Quand, grâce aux soins parfaits de Françoise, ma grand’mère fut couchée, elle se rendit compte qu’elle parlait beaucoup plus facilement, le petit déchirement ou encombrement d’un vaisseau qu’avait produit l’urémie avait sans doute été très léger. Alors elle voulut ne pas faire faute à maman, l’assister dans les instants les plus cruels que celle-ci eût encore traversés.

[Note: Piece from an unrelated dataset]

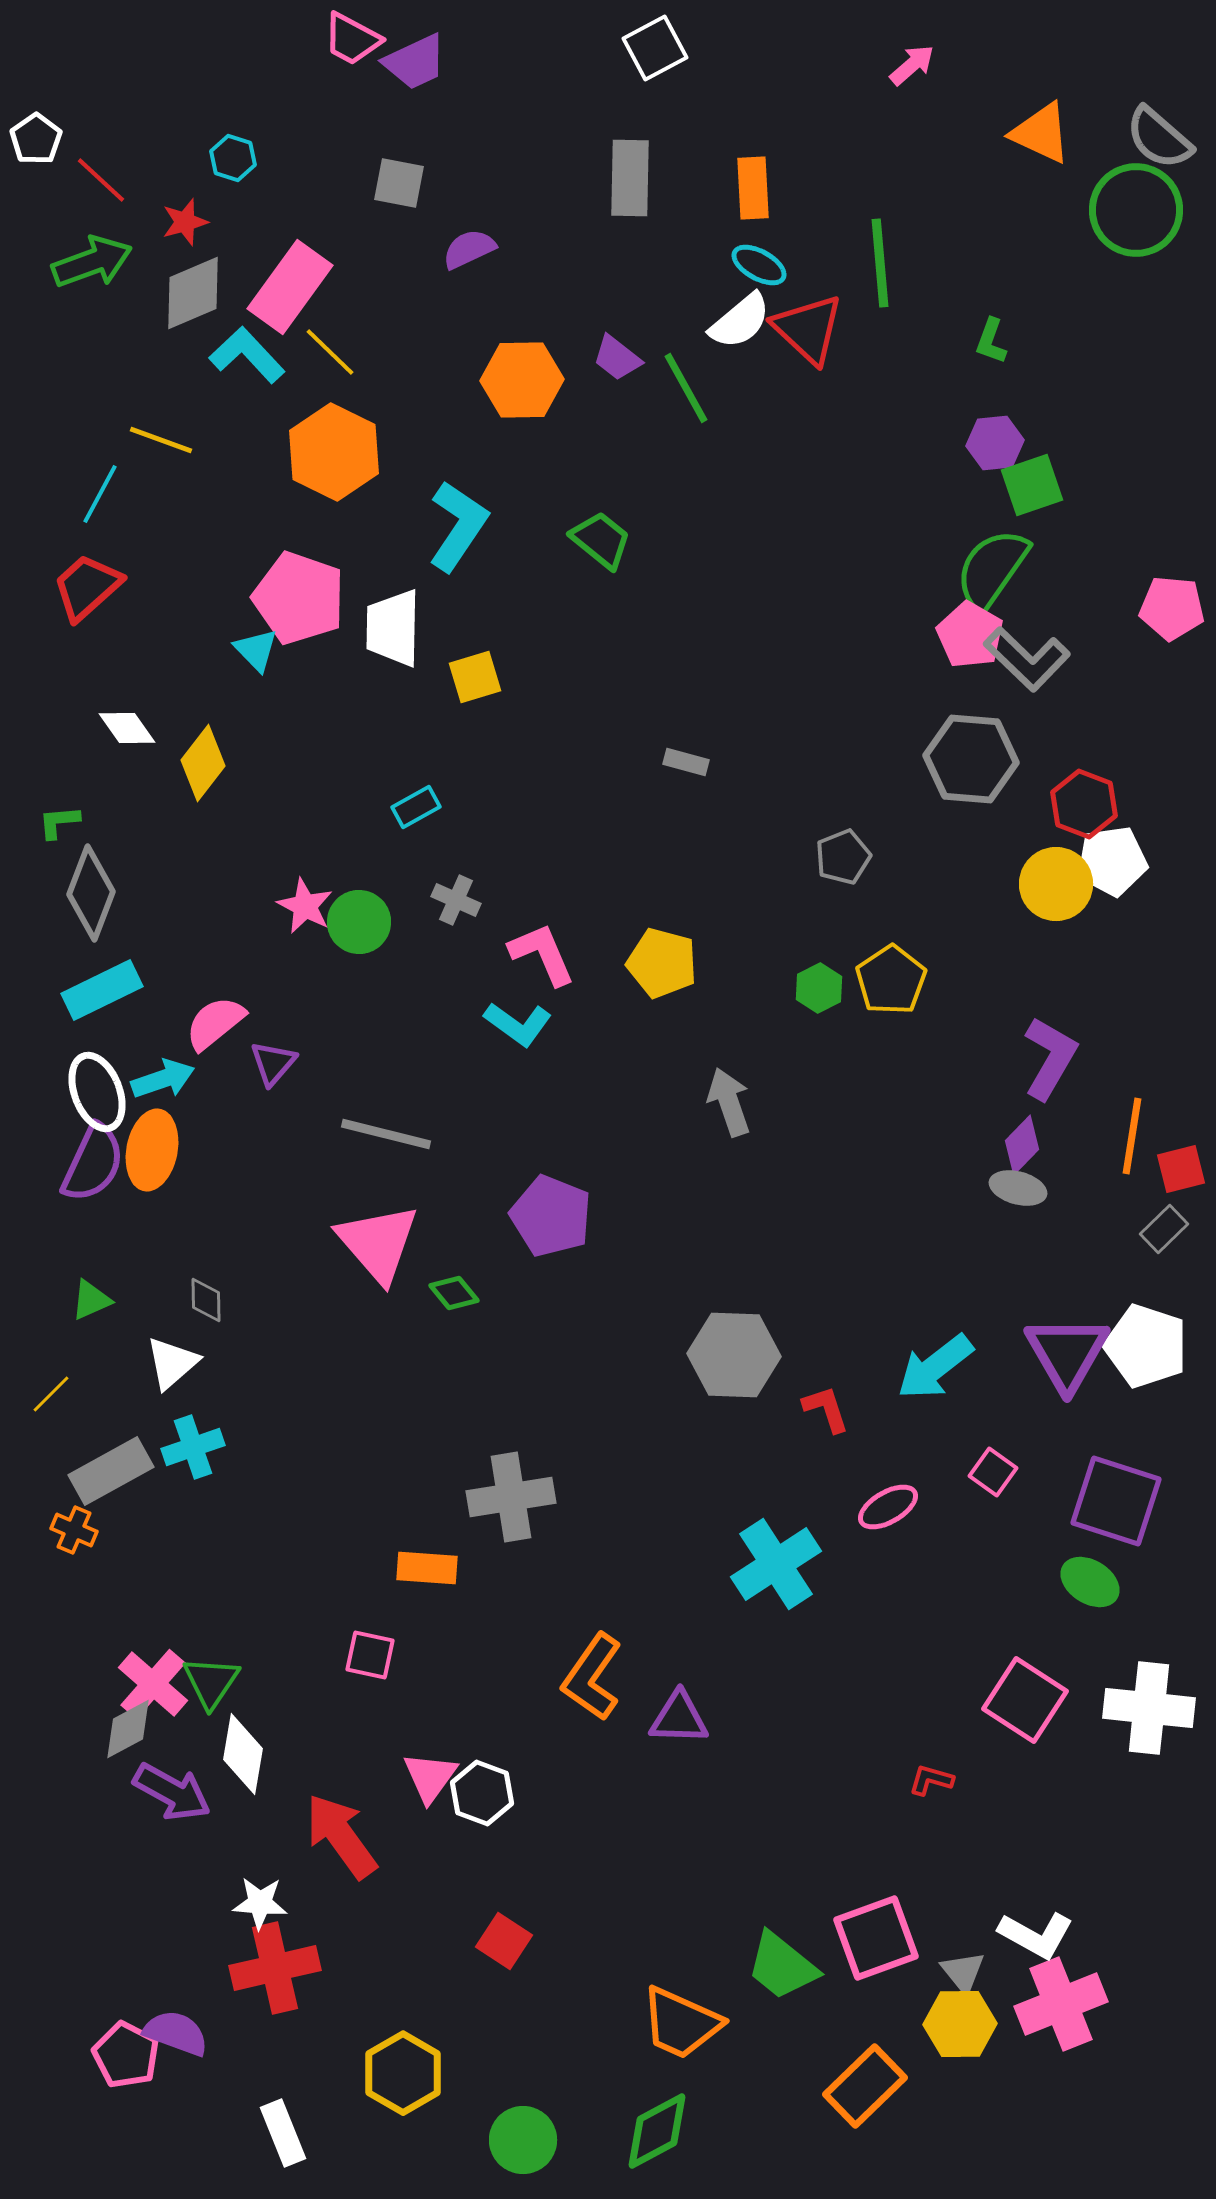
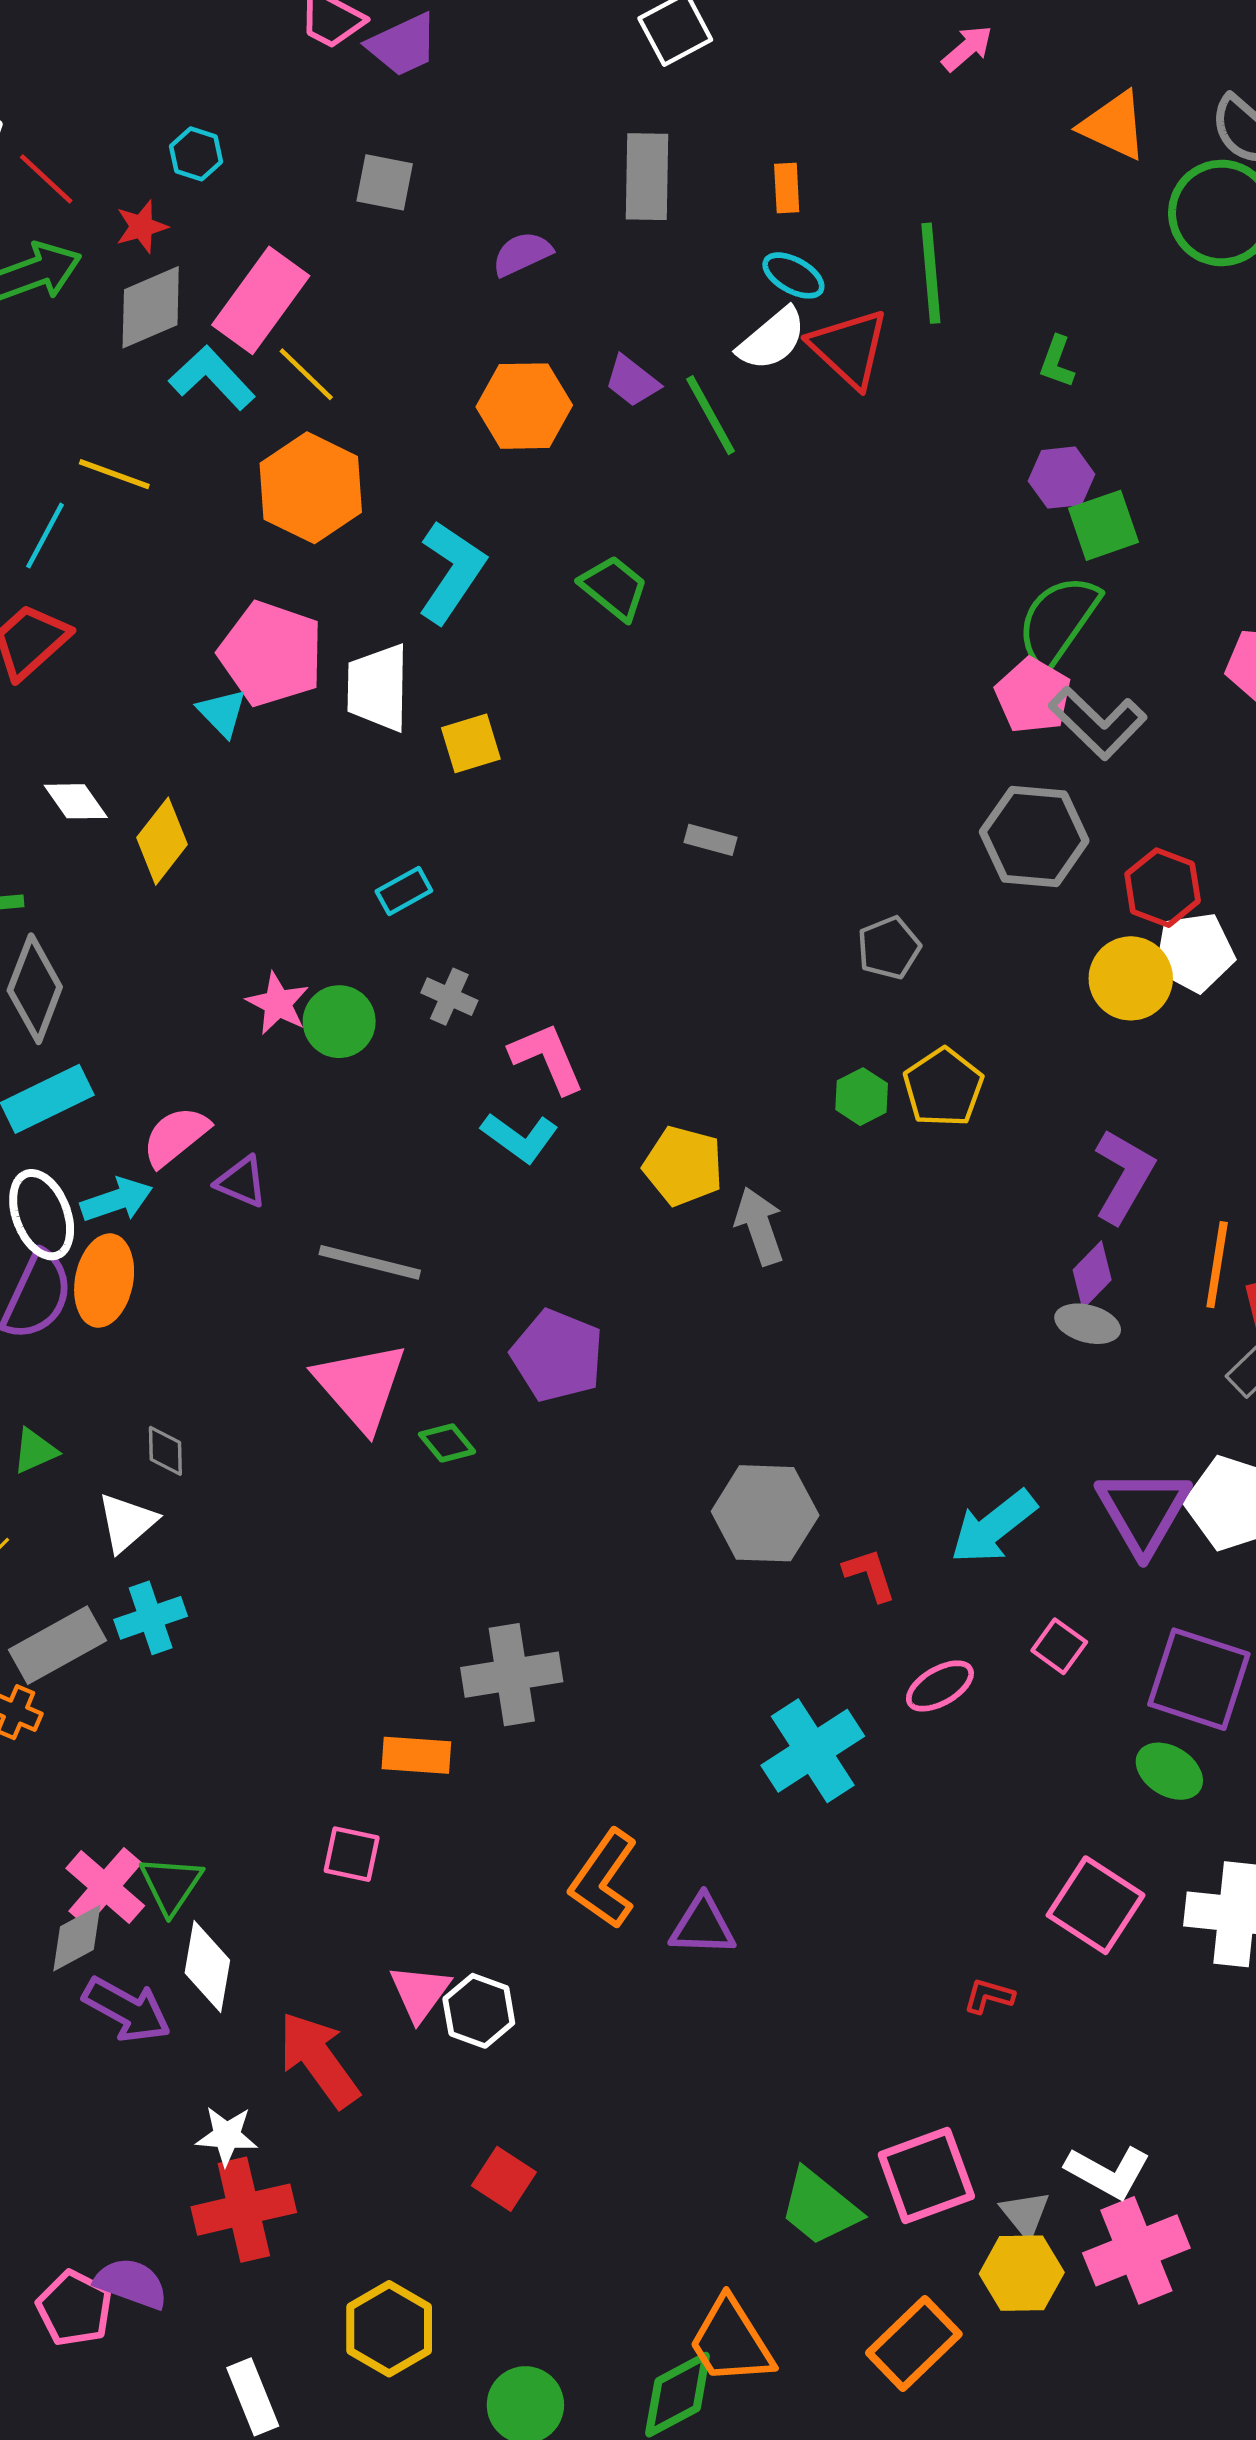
orange rectangle: (753, 188) -> (787, 188), size x0.7
purple semicircle: (469, 249) -> (522, 254), moved
yellow pentagon: (662, 963) -> (683, 1166), moved
purple triangle: (273, 1063) -> (241, 1182), turned -48
orange trapezoid: (681, 2023) -> (731, 2341), moved, turned 34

— Eh bien ! ma fille, lui dit-elle, en lui prenant la main, et en gardant l’autre devant sa bouche pour donner cette cause apparente à la légère difficulté qu’elle avait encore à prononcer certains mots, voilà comme tu plains ta mère ! tu as l’air de croire que ce n’est pas désagréable une indigestion !
Alors pour la première fois les yeux de ma mère se posèrent passionnément sur ceux de ma grand’mère, ne voulant pas voir le reste de son visage, et elle dit, commençant la liste de ces faux serments que nous ne pouvons pas tenir :
— Maman, tu seras bientôt guérie, c’est ta fille qui s’y engage.
Et enfermant son amour le plus fort, toute sa volonté que sa mère guérît, dans un baiser à qui elle les confia et qu’elle accompagna de sa pensée, de tout son être jusqu’au bord de ses lèvres, elle alla le déposer humblement, pieusement sur le front adoré.
Ma grand’mère se plaignait d’une espèce d’alluvion de couvertures qui se faisait tout le temps du même côté sur sa jambe gauche et qu’elle ne pouvait pas arriver à soulever. Mais elle ne se rendait pas compte qu’elle en était elle-même la cause, de sorte que chaque jour elle accusa injustement Françoise de mal « retaper » son lit. Par un mouvement convulsif, elle rejetait de ce côté tout le flot de ces écumantes couvertures de fine laine qui s’y amoncelaient comme les sables dans une baie bien vite transformée en grève (si on n’y construit une digue) par les apports successifs du flux.
Ma mère et moi (de qui le mensonge était d’avance percé à jour par Françoise, perspicace et offensante), nous ne voulions même pas dire que ma grand’mère fût très malade, comme si cela eût pu faire plaisir aux ennemis que d’ailleurs elle n’avait pas, et eût été plus affectueux de trouver qu’elle n’allait pas si mal que ça, en somme, par le même sentiment instinctif qui m’avait fait supposer qu’Andrée plaignait trop Albertine pour l’aimer beaucoup. Les mêmes phénomènes se reproduisent des particuliers à la masse, dans les grandes crises. Dans une guerre, celui qui n’aime pas son pays n’en dit pas de mal, mais le croit perdu, le plaint, voit les choses en noir.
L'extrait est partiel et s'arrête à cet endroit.